Sur Peter sloterdijk net (encore), un petit texte politique pas si inintéressant (paru dans Libé en 2002):
« La grande vogue du « stratégisme » est aussi, inévitablement, une mode des dénominations collectives imprécises. De toutes les imprécisions qui, depuis le 11 septembre, se gravent dans les affrontements verbaux de l’opinion publiée, la plus courante est sans aucun doute aussi la plus nocive : c’est celle qui partage le champ de bataille en un extérieur terroriste agressif et un intérieur agressé et pacifique – celui-ci étant présenté sous des titres inclusifs comme « le monde civilisé », la « communauté des démocraties » ou, plus brièvement, « l’Occident ». Depuis un an, les éditorialistes, les ministres de l’Intérieur et les philosophes de la vie engagée nous délivrent des ordres de mobilisation pour un service actif dans la guerre civile sémantique qui secoue le monde entier. Ils le font tous en se référant à un « Nous » occidental global, naturellement forcé de répondre à l’agression unilatérale et injustifiée des nihilistes par la mise en place d’un cordon de protection synchronisé. »
S’en suit une délicieuse analogie technologique sur comment la « vieille Europe » a entendu l’appel du va-t-en-guerre W.Bush:
« S’agit-il de défauts d’audition chez le récepteur, d’erreurs de codage chez l’émetteur ? En tout cas, peu après la publication des premiers ordres du jour par le Quartier Général, des problèmes de communication sont apparus. De ce côté-ci de l’Atlantique, on ne parvenait pas à déchiffrer clairement le signal « Axe du Mal », qui paraissait pourtant sans équivoque à son départ de Washington.

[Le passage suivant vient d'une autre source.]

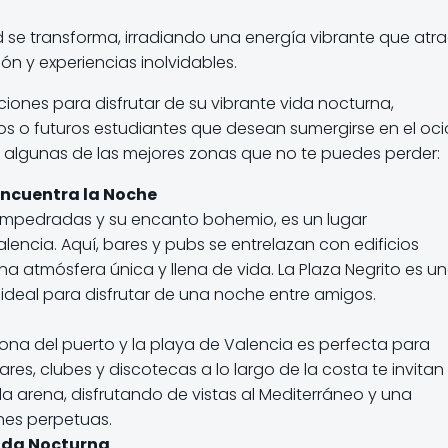
 se transforma, irradiando una energía vibrante que atra
ón y experiencias inolvidables.
ones para disfrutar de su vibrante vida nocturna,
os o futuros estudiantes que desean sumergirse en el oci
 algunas de las mejores zonas que no te puedes perder:
Encuentra la Noche
s empedradas y su encanto bohemio, es un lugar
encia. Aquí, bares y pubs se entrelazan con edificios
una atmósfera única y llena de vida. La Plaza Negrito es u
ideal para disfrutar de una noche entre amigos.
zona del puerto y la playa de Valencia es perfecta para
Bares, clubes y discotecas a lo largo de la costa te invitan
la arena, disfrutando de vistas al Mediterráneo y una
nes perpetuas.
vida Nocturna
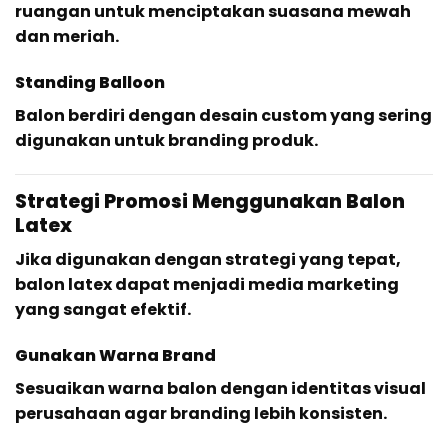
ruangan untuk menciptakan suasana mewah
dan meriah.
Standing Balloon
Balon berdiri dengan desain custom yang sering
digunakan untuk branding produk.
Strategi Promosi Menggunakan Balon
Latex
Jika digunakan dengan strategi yang tepat,
balon latex dapat menjadi media marketing
yang sangat efektif.
Gunakan Warna Brand
Sesuaikan warna balon dengan identitas visual
perusahaan agar branding lebih konsisten.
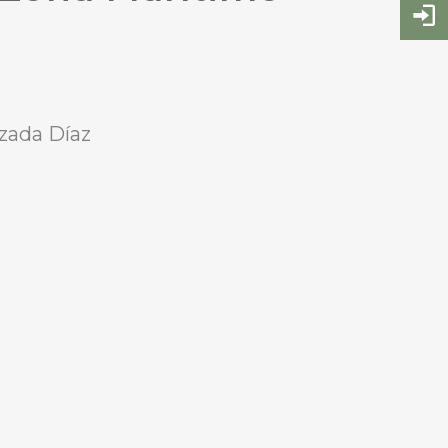
zada Díaz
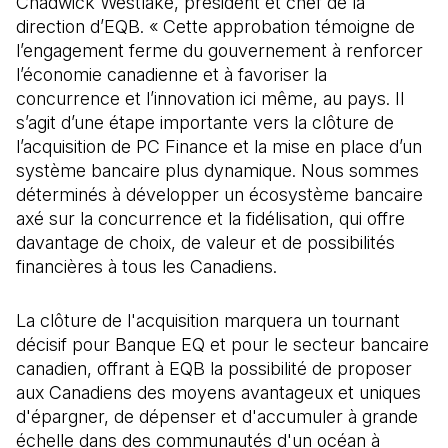
Chadwick Westlake, président et chef de la
direction d’EQB. « Cette approbation témoigne de
l’engagement ferme du gouvernement à renforcer
l’économie canadienne et à favoriser la
concurrence et l’innovation ici même, au pays. Il
s’agit d’une étape importante vers la clôture de
l’acquisition de PC Finance et la mise en place d’un
système bancaire plus dynamique. Nous sommes
déterminés à développer un écosystème bancaire
axé sur la concurrence et la fidélisation, qui offre
davantage de choix, de valeur et de possibilités
financières à tous les Canadiens.
La clôture de l'acquisition marquera un tournant
décisif pour Banque EQ et pour le secteur bancaire
canadien, offrant à EQB la possibilité de proposer
aux Canadiens des moyens avantageux et uniques
d'épargner, de dépenser et d'accumuler à grande
échelle dans des communautés d'un océan à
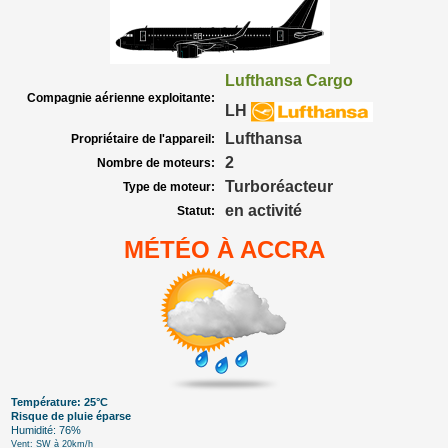
Lufthansa Cargo
Compagnie aérienne exploitante:
LH
Lufthansa
Propriétaire de l'appareil:
2
Nombre de moteurs:
Turboréacteur
Type de moteur:
en activité
Statut:
MÉTÉO À ACCRA
Température: 25°C
Risque de pluie éparse
Humidité: 76%
Vent: SW à 20km/h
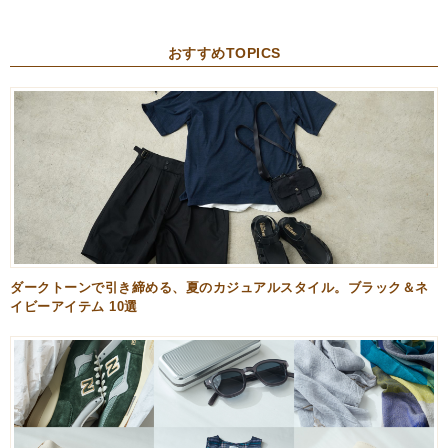
おすすめTOPICS
ダークトーンで引き締める、夏のカジュアルスタイル。ブラック＆ネ
イビーアイテム 10選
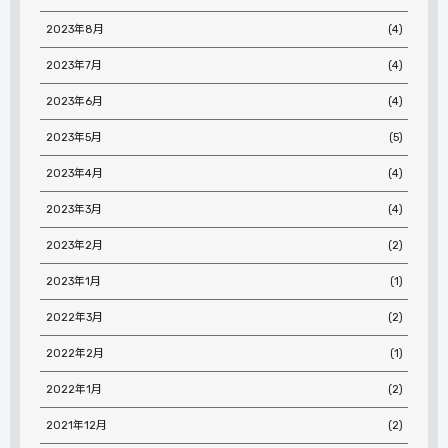
2023年8月
(4)
2023年7月
(4)
2023年6月
(4)
2023年5月
(5)
2023年4月
(4)
2023年3月
(4)
2023年2月
(2)
2023年1月
(1)
2022年3月
(2)
2022年2月
(1)
2022年1月
(2)
2021年12月
(2)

Les systèmes étalonnés à l’européenne renvoyaient presque sans exception le même signal d’erreur : « Message incompréhensible », « Nom de code erroné » ou « Instruction non admise ». De la même manière, lorsque la consigne « Accepter l’option : guerre préventive » fut envoyée par la centrale, les récepteurs européens sombrèrent un certain temps dans le silence ou réagirent par des réponses du type : « Consigne non exécutable avec nous ». »
L’amalgame que veut faire Bush de l’Occident ne tient plus la route dès que l’on voit qu’il existe deux Occidents (et peut-être même trois). Mais « (d)ans la culture actuelle du soupçon exacerbé, on considère de plus en plus souvent que les orateurs participant à la guerre civile sémantique ne disent pas ce qu’ils pensent – ou ce qui pense en eux. »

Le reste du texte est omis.